A Critical Opportunity for Educators
Democratic capitalism can be the engine that drives the world to peace and plenty but it needs the universities to research supportive public policy, to train leaders, and educate citizen. A new generation will learn that broad distribution of wealth from ownership participation can eliminate the impediment of concentrated wealth; that violence can be displaced by economic common purpose; and that all wars are obscene aberrations caused by a few arrogant and ignorant men. The vision of the Founders to substitute the “will and wisdom” of educated citizens filtered by an “aristocracy of talent and virtue” for the mistakes of the few will become reality. Aided by modern communication, young people in all other cultures, including Muslim, will choose freedom and comfort as the alternative to tyranny. While democratic capitalism needs support from the university, the university needs democratic capitalism to fill its moral vacuum and to position it to unite and elevate.
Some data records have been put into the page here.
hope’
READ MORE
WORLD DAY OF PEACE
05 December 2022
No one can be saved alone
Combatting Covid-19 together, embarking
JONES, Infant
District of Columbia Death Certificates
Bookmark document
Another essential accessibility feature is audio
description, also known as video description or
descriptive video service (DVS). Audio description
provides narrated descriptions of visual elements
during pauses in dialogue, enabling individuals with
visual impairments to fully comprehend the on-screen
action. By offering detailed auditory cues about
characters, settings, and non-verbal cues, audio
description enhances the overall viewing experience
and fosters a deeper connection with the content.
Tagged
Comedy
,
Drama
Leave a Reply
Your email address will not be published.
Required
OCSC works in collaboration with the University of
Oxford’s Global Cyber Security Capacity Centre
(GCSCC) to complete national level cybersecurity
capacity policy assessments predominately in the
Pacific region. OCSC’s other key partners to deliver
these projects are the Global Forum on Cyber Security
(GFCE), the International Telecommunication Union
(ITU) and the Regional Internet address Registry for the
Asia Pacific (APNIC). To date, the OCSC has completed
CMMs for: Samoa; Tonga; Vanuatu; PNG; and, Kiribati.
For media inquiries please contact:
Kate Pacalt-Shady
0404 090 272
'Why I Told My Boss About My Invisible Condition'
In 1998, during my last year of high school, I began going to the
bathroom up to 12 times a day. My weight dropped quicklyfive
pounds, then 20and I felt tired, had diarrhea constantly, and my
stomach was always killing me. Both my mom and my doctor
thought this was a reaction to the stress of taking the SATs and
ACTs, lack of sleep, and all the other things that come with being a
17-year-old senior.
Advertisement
Universities left their moral certainty from religious associations after the Civil War and have yet to find a secular alternative. Since the 1960s, political correctness, relativism, and abandonment of idealism have provoked many books by professors, presidents and deans. This fundamental confusion of purpose in academia is illustrated by the following:
Derek Bok, the president of Harvard University, lamented that in twenty years of faculty meetings he never heard any discussion of how to educate students to become better citizens, concluding that “the results of that neglect are all too visible.” Stanley Fish, former Dean of the College of Liberal Arts and Sciences at the University of Chicago, disagreed stating that “The task of educating students to be better citizens would replace the true task of academic work: the search for truth.”
Harvard professor John Rawls wrote widely read books on “liberalism” until he declared defeat and walked off the field: “Whether there is or ever was such an Enlightenment project (finding a philosophical secular doctrine, one founded on reason and yet comprehensive) we need not consider it, for in any case political liberalism, as I think or it, has no such ambitions.” Another Harvard professor, Edward Wilson, disagreed: “I believe that the Enlightenment thinkers of the 17th and 18th centuries got it mostly right the first time. The assumption they made of a lawful material world, the intrinsic unity of knowledge, and the potential of indefinite human progress are the ones we still take most readily to our hearts.”
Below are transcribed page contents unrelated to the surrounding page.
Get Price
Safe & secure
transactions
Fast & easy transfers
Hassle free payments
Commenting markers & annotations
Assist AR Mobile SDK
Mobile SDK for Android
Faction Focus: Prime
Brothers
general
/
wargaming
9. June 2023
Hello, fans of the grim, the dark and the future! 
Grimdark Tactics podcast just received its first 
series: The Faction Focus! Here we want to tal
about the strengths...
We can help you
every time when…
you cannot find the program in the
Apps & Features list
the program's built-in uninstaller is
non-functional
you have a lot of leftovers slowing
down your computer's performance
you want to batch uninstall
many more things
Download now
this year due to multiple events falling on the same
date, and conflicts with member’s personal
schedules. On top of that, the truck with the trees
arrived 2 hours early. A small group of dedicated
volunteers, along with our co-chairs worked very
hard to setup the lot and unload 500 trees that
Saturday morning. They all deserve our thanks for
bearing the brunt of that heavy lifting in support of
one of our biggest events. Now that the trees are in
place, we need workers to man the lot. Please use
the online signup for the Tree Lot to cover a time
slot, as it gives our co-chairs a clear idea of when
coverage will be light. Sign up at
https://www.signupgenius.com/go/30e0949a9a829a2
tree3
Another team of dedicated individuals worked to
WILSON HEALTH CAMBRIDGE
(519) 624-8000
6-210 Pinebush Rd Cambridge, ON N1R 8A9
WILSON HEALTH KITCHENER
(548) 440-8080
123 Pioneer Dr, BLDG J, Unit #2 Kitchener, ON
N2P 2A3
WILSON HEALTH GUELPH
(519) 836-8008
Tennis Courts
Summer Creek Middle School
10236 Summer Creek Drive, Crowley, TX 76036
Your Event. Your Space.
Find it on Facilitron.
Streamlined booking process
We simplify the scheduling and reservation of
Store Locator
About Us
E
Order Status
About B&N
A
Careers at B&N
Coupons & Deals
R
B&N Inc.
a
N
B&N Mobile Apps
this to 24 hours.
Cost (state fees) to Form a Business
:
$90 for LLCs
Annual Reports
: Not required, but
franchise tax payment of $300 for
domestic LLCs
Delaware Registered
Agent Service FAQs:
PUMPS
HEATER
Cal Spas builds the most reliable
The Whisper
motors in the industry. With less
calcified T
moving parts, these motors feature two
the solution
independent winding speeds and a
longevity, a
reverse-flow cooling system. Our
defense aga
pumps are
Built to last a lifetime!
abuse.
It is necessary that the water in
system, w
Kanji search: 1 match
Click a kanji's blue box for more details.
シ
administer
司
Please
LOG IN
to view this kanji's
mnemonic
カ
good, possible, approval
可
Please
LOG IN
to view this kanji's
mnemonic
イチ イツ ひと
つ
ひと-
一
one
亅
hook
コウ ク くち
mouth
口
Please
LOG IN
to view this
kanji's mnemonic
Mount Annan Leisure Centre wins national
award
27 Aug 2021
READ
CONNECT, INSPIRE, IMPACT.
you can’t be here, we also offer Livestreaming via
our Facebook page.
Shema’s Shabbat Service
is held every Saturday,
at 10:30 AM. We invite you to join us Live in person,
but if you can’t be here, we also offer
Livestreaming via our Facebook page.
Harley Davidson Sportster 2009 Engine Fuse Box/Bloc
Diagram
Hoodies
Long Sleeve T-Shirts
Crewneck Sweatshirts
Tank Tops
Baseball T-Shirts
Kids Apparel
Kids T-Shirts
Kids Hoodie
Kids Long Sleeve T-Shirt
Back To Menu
Rawls was a philosopher looking for political solutions; Wilson, a scientist like the 18th century thinkers, who transfer the truth seeking protocols of science to the study of human progress. Wilson suggested that the culture war in academia would end if each regarded the differences not as a boundary but as unexplored terrain needing cooperative entry from both directions.
Out Founders emphasized universal education as prerequisite to the success of their democratic experiment. Universities, however, did not now give students the academic freedom to examine the alternative of democratic capitalism, nor did they respond to the challenge from John Locke: “God who hath given the world to humans in common, hath also given them reason to make the best use of it for life and convenience.” The Enlightenment studied Lord Bacon’s process to avoid four potential errors in truth seeking. While universities claim to teach students how to think few students have the opportunity to examine what these errors are and how the Enlightenment neutralized them.
Enlightenment II should address these impediments:
- Reaffirm idealism and build common purpose. The barbaric events of the 20th century were caused by a few arrogant and ignorant men and could have been avoided if the priority of nations was economic cooperation not violence.
- Most professors, from the time of Plato, have held commerce in contempt; capitalism is a dirty word; democratic capitalism is derided as an oxymoron. Teachers cannot teach what they have not learned consequently, an epiphany is needed to open minds.
- Democratic capitalism needs multi-disciplinary examination. Liberal Arts assumes the intellectual high ground but from this position must examine the economic system that claims to elevate people in a moral environment.
- Knowledge, now fragmented and specialized, must be integrated in order for students to understand the contributions of Smith, Marx, and Mill. Lack of understanding of Smith’s few conditions, for example, allows finance capitalism to dominate and wreck the economy.
After professors discover democratic capitalism they will become excited by its capacity to break the political grid lock; to end the culture war; and to present a secular morality consistent with religion and humanism. Once unleashed by the educators this powerful force can improve all lives and displace violence with economic common purpose.